1570 yazında Osmanlılar Kıbrıs’ı fethederken, Venedik hiçbir yerden yardım alamadı. Papa’nın gönderdiği kardinaller, Venedik ve İspanya Kralı’nın elçileri ile görüşmeleri bir türlü bitirememişlerdi. Lefkoşe fethedilip 1570 yılı bittiğinde hâlâ Haçlı ittifakı oluşturulamamıştı. Hatta Kıbrıs’ın büyük bir bölümünü kaybeden Venedik, Osmanlı İmparatorluğu ile el altından barış görüşmelerini yürütüyordu. Fakat sonunda 1571 Nisan’ında Venedik, Türklerle barış yapmaktan vazgeçti. Bunun üzerine hızlanan görüşmeler sonucunda, 25 Mayıs 1571’de Haçlı ittifakı kuruldu. Ancak ittifak, başta düşünüldüğü kadar geniş olmamış, birliğe sadece papalık, İspanya ve Venedik katılmıştı.
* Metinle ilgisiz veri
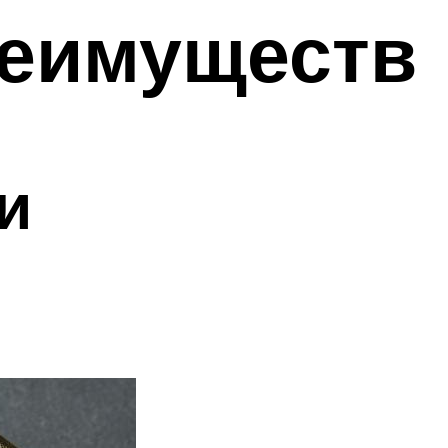
реимуществ
и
Osmanlı donanması İnebahtı Savaşı’nda büyük bir mağlubiyet aldı. Ancak Osmanlılar’ın o kış yeni bir donanma yaparak yaralarını hızla sarmaları Haçlıların zaferlerinden faydalanamamalarına sebep oldu. Haçlı birliğinin kurucusu ve organizatörü Papa V. Pius’un 1572 Mayıs’ındaki ölümü de Osmanlılar’a karşı yeni bir ittifak oluşturulması hayallerinin sonu oldu. Yeni papa XIII. Gregor’un kafasında Haçlı Seferi yerine başka planlar vardı.